• _Task_:
Copy out the entries that follow, exactly as written.

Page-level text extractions
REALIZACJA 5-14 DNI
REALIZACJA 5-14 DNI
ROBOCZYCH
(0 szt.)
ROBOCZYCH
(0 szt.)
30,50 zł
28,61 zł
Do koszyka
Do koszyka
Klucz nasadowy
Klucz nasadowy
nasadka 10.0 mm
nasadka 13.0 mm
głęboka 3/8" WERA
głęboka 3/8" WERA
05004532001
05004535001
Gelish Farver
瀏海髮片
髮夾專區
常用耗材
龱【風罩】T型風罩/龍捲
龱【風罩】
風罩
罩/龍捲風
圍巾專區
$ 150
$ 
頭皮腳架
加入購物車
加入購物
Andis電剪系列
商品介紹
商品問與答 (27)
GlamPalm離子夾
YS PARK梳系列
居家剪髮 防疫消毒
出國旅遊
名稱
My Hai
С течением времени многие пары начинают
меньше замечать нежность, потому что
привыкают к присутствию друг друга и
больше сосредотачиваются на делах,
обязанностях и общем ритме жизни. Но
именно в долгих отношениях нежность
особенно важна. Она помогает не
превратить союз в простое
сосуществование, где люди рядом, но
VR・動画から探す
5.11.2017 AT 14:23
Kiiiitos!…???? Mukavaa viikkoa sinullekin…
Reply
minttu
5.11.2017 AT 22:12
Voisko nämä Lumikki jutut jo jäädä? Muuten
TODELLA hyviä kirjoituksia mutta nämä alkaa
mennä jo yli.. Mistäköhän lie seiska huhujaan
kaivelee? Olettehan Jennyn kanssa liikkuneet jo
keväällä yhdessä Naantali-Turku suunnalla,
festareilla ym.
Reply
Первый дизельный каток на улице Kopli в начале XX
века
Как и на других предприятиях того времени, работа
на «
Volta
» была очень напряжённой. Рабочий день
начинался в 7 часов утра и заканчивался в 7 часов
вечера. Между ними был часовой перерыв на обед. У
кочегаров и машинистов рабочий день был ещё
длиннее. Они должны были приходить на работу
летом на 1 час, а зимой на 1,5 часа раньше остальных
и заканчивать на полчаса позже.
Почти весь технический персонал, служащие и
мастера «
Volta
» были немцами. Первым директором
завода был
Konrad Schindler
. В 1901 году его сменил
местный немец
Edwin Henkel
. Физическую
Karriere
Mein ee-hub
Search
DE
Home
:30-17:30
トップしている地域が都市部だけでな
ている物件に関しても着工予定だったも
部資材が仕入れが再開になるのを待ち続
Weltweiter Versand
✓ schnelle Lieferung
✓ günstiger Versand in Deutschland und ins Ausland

• _Task solution_:
REALIZACJA 5-14 DNI
REALIZACJA 5-14 DNI
ROBOCZYCH
(0 szt.)
ROBOCZYCH
(0 szt.)
30,50 zł
28,61 zł
Do koszyka
Do koszyka
Klucz nasadowy
Klucz nasadowy
nasadka 10.0 mm
nasadka 13.0 mm
głęboka 3/8" WERA
głęboka 3/8" WERA
05004532001
05004535001
Gelish Farver
瀏海髮片
髮夾專區
常用耗材
龱【風罩】T型風罩/龍捲
龱【風罩】
風罩
罩/龍捲風
圍巾專區
$ 150
$ 
頭皮腳架
加入購物車
加入購物
Andis電剪系列
商品介紹
商品問與答 (27)
GlamPalm離子夾
YS PARK梳系列
居家剪髮 防疫消毒
出國旅遊
名稱
My Hai
С течением времени многие пары начинают
меньше замечать нежность, потому что
привыкают к присутствию друг друга и
больше сосредотачиваются на делах,
обязанностях и общем ритме жизни. Но
именно в долгих отношениях нежность
особенно важна. Она помогает не
превратить союз в простое
сосуществование, где люди рядом, но
VR・動画から探す
5.11.2017 AT 14:23
Kiiiitos!…???? Mukavaa viikkoa sinullekin…
Reply
minttu
5.11.2017 AT 22:12
Voisko nämä Lumikki jutut jo jäädä? Muuten
TODELLA hyviä kirjoituksia mutta nämä alkaa
mennä jo yli.. Mistäköhän lie seiska huhujaan
kaivelee? Olettehan Jennyn kanssa liikkuneet jo
keväällä yhdessä Naantali-Turku suunnalla,
festareilla ym.
Reply
Первый дизельный каток на улице Kopli в начале XX
века
Как и на других предприятиях того времени, работа
на «
Volta
» была очень напряжённой. Рабочий день
начинался в 7 часов утра и заканчивался в 7 часов
вечера. Между ними был часовой перерыв на обед. У
кочегаров и машинистов рабочий день был ещё
длиннее. Они должны были приходить на работу
летом на 1 час, а зимой на 1,5 часа раньше остальных
и заканчивать на полчаса позже.
Почти весь технический персонал, служащие и
мастера «
Volta
» были немцами. Первым директором
завода был
Konrad Schindler
. В 1901 году его сменил
местный немец
Edwin Henkel
. Физическую
Karriere
Mein ee-hub
Search
DE
Home
:30-17:30
トップしている地域が都市部だけでな
ている物件に関しても着工予定だったも
部資材が仕入れが再開になるのを待ち続
Weltweiter Versand
✓ schnelle Lieferung
✓ günstiger Versand in Deutschland und ins Ausland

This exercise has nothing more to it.